I was sitting on the red sofa you see behind me, I said on the Zoom call.

I corrected myself.

Actually, I was sobbing

There’s a canyon between sitting and sobbing, a vastness in how you understand me sitting on my red couch and me sobbing on the red couch. And that’s what I realized in the moment I varnished the truth just that tiny bit.

It came up in a group of people I didn’t know well, none of whom I’d met in person and only a handful with whom I’d been in a virtual room for more than an hour.

It wasn’t that I’d been snotty crying

The important thing was that I let others see me as I really am. In doing so, I freed my colleagues on that call to tell the truth about their world. While my very brief story was personal, the same applies when a work project is in trouble and people feel safe to say so.

Even on a huge Zoom call, people can feel close

It’s called experience design. I’ve learned from Jenny Sauer-Klein to do it with my own groups and workshops. The idea is that people learn best when they feel connected. And a trained facilitator can make a live or virtual room of 300 strangers feel as closely connected as they were sitting around a small conference table.

So the thing about sobbing on the red sofa came up in a monthly meeting.

If I really knew I was creative, I would…  

For that final prompt, I wrote,… Trust that the creative stuff I do feeds my business and life… design my office to support my creativity. 

Then, with some Zoom magic,  our screens went dark, except for three of us in the spotlight.
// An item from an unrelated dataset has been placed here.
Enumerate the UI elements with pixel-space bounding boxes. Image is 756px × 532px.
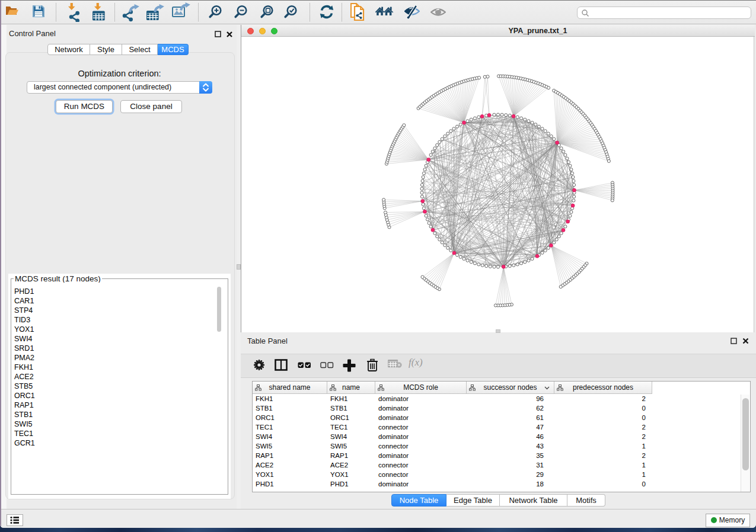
svg-text:f(x): f(x) — [409, 357, 423, 368]
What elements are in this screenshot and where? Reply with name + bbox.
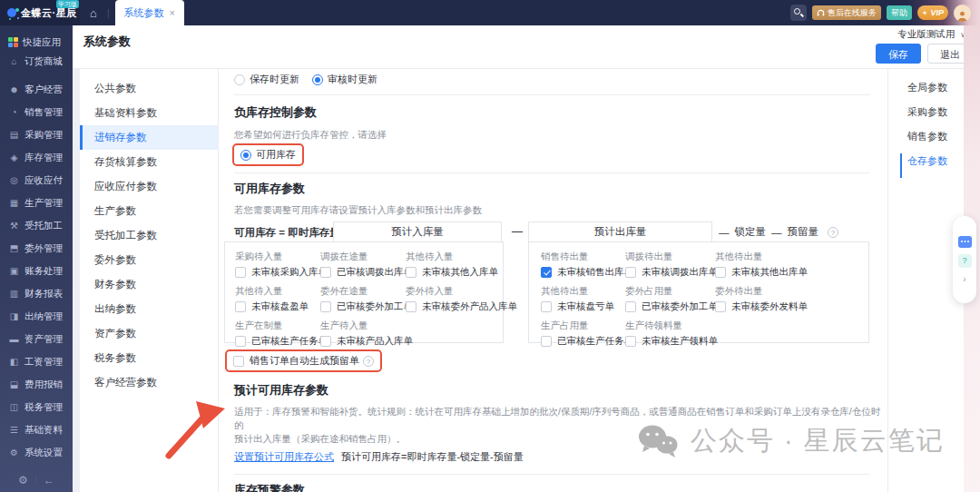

I pointed to the red sofa in my background. As I was I sitting on that sofa yesterday. No, as I was sobbing on that sofa yesterday…

A small example of psychological safety 

It’s not what I said, but that I felt safe to say it. That sense of safety to say what’s really happening occurs in the teams, whether in-person or on Zoom, that prioritize connection and create spaces where the humans have fun, speak up or disagree, and to bring their whole selves to work.


PS. Meet Argus, the gorgeous Black Labrador Retriever puppy (107 pound guy!) that we rescued this week. He’s a year old and hardly trained, so I’m focusing on just getting his attention!